Federal agencies are starting to reap the benefits of digital modernization, resulting in stronger digital solutions, increased efficiency, and future-proofed systems. While these are significant strides, there are several key areas where agencies still have room to improve.
Despite significant progress in the past year, agencies still have a long way to go to meet digital modernization goals, according to 70% of federal workers. Pitfalls loom that can slow or stall out these efforts, placing any modernization headway in jeopardy. To combat these hurdles, agency leaders must focus on key areas: earning worker buy-in, establishing strong communication across the organization, and upskilling staff. Doing so can mean the difference between a cohesive agency making continuous modernization progress and one stuck trying to get modernization efforts off the ground.
We’re all in this together: Earning worker buy-in
Digital modernization is gaining momentum across federal agencies, with an overwhelming 87% of workers supportive of efforts. This is a momentous achievement for federal agencies, which have historically been slower to modernize than other industries, in part due to deeply entrenched legacy systems and workflows. An agency culture that views change positively and has opportunity for growth is essential to successful digital modernization, as these efforts often lead to an overhaul of the previous status quo. Despite encouraging views towards digital modernization efforts, 33% of federal workers cite resistance to change as a main reason why modernization efforts fail. For mission leaders, this means there is still work to be done.
Clearly communicating and implementing a “Crawl, Walk, Run” approach to digital modernization will help staff who are apprehensive towards new ways of working. This approach helps mission leaders build a sturdy foundation and gain steady employee buy-in as they implement modernization efforts, instead of racing through lofty goals. Ultimately, this ‘long-term’ approach will meet staff where they are and notch quick modernization wins, demonstrating its benefits in digestible ways.
Talk the talk: Establish frequent and focused communication
Soliciting staff buy-in is a byproduct of effective and frequent communication. In fact, 45% of federal workers cite consistent communication from leadership about agency modernization plans as the most impactful way to address resistance to change. Despite this, only 40% of federal IT workers believe their agency continuously communicates modernization steps. This is a crucial shortcoming, as poor communication can undercut workers’ engagement in digital modernization efforts and contribute to overarching resistance.

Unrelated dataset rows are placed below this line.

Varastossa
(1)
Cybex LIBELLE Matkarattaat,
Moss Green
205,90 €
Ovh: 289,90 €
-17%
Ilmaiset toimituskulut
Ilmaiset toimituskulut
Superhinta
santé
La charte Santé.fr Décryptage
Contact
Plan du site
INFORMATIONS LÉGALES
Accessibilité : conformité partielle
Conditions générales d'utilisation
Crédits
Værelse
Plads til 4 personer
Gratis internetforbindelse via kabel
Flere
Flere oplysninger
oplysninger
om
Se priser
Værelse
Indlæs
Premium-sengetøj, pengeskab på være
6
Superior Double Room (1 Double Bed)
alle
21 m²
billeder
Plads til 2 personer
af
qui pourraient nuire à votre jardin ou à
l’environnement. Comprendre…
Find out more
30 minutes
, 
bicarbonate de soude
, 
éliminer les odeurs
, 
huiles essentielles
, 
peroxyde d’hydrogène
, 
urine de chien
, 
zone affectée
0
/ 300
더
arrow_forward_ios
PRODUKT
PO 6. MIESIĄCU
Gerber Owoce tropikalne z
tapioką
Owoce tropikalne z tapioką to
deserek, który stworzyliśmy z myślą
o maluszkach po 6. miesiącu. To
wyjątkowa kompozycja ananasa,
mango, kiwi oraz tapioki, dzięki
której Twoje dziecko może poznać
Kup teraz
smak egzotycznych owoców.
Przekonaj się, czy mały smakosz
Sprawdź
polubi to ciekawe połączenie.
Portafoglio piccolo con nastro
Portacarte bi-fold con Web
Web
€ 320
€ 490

Ongoing communication is pivotal to successful modernization because it fosters agency-wide engagement, across all levels, and leads to greater alignment with long-term goals. As agency leaders expand modernization efforts, they must ensure they’re communicating the smaller steps and wins. Not only will this help workers track current initiatives, but an informed workforce will be more likely to weigh in on the efforts when they feel invested in the long-term outcomes. From meetings targeted toward soliciting feedback, to regular correspondence on development and progress toward organizational goals, agency leaders must create a consistent cadence of communication around digital modernization efforts and create opportunities for workers to share feedback.
Putting people first: Prioritizing upskilling
When it comes to stalled efforts, staffing is another common culprit. More than a third of federal workers cite a lack of technically-skilled staff as a key reason digital modernization efforts fail. Transitioning from legacy systems, migrating to the cloud, and automating processes are modernization initiatives that can yield great benefits, but require adept skill sets from workers. A sweeping 94% of federal IT workers cite staffing challenges at their agency, an issue that’s compounded by the technical nature of these modernization efforts. Specifically, workers say limited knowledge of digital solutions and a lack of adequate time to learn new skills are problems that often go unaddressed.
Digital modernization efforts offer an opportunity to transform both an organization and the skills of its workers. The technical skills learned through modernization upskilling are crucial to ultimately accelerating agency outcomes by designing nimble products designed with the end-user in mind. By investing in upskilling efforts and providing adequate time for staff to complete training, staff will not only be more effective team members that build better products, but they will also have a future-proofed set of skills that help support long-term modernization efforts.
Maintaining the digital modernization journey
Mission leaders and employees alike should celebrate the progress that has been made toward digital modernization goals while acknowledging how to maintain this momentum. Gaining staff buy-in, prioritizing communication, and upskilling staff ensures agencies can keep modernization efforts on track and set themselves up for long term success.
In the end, agency leaders should view these common difficulties and supporting best practices as opportunities to further cement digital modernization progress. After all, digital modernization should be viewed as a journey, not an overnight transformation, and these best practices will help agencies continue to steer their organizations in the right direction.